··· Data for analysis

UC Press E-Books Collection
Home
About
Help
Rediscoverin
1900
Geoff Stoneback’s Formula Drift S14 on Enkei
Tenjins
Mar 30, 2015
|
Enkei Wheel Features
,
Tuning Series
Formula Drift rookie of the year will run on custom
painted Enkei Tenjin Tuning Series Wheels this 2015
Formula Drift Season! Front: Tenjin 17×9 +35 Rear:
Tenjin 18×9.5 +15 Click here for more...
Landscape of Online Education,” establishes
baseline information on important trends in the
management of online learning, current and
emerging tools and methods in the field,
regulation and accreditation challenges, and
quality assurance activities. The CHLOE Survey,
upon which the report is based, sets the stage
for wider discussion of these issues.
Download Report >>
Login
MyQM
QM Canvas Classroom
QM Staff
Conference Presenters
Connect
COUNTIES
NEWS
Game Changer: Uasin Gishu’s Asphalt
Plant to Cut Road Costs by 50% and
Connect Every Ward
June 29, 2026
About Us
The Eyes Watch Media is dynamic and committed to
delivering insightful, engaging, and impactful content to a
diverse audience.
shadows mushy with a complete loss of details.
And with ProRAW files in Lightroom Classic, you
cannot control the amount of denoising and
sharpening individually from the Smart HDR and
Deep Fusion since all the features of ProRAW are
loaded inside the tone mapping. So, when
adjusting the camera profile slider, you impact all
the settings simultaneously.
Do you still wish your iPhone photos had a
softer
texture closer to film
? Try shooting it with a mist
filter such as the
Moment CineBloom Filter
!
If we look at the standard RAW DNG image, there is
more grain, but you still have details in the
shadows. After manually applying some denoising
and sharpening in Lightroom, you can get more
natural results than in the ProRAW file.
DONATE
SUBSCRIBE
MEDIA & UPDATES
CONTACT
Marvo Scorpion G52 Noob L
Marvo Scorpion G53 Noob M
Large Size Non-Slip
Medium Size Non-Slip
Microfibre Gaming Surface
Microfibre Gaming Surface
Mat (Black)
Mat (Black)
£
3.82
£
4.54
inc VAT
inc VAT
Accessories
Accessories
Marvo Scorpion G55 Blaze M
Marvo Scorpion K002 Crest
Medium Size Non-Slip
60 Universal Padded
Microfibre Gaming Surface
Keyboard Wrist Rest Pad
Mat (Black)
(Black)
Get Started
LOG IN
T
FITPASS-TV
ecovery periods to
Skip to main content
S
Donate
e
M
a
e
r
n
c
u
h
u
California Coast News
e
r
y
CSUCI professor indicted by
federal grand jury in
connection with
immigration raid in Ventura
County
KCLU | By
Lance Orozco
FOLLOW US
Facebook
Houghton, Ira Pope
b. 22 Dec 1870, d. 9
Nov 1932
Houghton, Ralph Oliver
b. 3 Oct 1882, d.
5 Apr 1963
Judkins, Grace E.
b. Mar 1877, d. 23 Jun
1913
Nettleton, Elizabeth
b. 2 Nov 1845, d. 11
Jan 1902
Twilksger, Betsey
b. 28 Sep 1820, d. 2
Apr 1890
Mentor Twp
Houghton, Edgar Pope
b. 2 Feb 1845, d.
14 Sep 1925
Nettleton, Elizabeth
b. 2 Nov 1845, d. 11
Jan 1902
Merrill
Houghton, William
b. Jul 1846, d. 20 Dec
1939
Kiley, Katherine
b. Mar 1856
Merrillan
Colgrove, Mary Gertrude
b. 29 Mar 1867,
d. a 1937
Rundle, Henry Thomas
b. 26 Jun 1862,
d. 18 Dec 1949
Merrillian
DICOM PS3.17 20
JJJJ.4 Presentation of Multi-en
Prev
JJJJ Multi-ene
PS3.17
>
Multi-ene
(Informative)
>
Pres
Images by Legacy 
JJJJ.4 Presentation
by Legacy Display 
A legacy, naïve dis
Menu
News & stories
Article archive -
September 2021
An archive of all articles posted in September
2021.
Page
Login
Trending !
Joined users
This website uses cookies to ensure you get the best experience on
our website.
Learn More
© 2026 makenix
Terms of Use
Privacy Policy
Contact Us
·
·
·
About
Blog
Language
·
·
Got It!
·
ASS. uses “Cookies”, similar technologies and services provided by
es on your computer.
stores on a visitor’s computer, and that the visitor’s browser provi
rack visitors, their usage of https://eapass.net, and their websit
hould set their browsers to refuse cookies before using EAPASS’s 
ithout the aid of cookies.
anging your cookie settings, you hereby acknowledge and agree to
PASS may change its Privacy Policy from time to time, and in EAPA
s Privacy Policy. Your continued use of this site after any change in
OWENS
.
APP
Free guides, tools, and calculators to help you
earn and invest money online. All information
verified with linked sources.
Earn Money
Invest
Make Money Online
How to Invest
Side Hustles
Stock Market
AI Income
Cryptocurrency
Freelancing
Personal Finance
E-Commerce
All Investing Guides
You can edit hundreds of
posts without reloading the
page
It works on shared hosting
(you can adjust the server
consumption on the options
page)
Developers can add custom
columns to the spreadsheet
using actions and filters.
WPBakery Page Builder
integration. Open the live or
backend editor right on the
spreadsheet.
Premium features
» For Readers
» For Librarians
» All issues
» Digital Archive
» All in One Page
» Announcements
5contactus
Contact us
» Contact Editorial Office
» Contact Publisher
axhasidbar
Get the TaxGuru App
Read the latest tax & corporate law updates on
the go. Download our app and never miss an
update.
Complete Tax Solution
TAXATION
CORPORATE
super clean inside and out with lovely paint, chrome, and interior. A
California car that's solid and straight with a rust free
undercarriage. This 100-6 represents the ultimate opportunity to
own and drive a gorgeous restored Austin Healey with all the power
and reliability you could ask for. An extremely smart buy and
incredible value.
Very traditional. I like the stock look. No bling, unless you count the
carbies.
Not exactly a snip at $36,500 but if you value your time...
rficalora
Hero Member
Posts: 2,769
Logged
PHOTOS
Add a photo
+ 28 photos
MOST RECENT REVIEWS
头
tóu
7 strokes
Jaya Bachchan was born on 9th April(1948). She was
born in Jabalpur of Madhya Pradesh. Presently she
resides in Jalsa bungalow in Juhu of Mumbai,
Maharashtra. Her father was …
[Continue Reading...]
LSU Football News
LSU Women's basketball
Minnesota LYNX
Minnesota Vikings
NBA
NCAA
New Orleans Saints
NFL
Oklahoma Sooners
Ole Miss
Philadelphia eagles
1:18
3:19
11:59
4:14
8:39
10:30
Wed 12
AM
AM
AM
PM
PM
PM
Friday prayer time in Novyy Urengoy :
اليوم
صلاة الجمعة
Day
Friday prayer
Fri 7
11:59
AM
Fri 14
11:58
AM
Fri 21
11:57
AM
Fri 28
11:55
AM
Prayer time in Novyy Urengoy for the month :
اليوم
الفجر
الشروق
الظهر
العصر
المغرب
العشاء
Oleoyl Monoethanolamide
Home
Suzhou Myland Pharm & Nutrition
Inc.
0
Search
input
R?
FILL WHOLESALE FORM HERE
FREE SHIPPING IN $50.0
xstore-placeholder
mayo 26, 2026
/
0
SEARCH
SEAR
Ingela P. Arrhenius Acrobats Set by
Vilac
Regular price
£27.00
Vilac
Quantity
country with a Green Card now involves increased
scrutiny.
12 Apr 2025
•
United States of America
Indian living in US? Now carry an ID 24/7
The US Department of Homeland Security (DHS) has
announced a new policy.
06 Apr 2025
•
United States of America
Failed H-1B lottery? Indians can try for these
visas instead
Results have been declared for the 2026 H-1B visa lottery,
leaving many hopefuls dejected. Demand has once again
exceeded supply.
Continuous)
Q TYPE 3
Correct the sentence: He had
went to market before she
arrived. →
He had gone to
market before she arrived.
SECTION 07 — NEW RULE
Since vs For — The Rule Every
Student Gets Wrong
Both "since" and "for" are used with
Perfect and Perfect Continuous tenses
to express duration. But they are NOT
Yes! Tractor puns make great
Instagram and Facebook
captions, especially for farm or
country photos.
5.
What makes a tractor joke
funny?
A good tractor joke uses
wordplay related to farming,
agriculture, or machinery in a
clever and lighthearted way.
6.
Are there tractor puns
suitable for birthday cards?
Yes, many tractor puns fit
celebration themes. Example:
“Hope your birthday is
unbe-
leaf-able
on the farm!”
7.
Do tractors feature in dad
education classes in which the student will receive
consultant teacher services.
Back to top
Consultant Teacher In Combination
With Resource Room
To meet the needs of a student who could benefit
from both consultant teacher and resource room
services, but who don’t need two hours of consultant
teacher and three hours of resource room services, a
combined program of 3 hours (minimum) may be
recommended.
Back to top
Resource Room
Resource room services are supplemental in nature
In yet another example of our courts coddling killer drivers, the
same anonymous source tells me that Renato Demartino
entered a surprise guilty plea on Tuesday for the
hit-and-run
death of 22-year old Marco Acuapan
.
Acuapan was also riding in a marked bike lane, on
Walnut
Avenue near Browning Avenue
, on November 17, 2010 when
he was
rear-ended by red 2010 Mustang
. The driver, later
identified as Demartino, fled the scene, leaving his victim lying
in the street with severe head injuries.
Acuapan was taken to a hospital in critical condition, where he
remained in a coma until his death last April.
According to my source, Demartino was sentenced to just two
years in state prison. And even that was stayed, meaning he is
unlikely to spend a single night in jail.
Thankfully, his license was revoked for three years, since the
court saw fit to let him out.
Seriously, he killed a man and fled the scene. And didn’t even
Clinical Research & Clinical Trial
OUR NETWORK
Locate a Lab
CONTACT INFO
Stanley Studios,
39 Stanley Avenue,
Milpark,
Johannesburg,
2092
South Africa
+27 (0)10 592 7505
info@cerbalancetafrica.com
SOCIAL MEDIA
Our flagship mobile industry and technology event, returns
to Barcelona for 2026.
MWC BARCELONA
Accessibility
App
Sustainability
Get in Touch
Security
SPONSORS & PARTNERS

······

- _Exercise details_: Search the records above for the string "years" and copy each line that holds it.

- _Task solution_:
years in state prison. And even that was stayed, meaning he is
Thankfully, his license was revoked for three years, since the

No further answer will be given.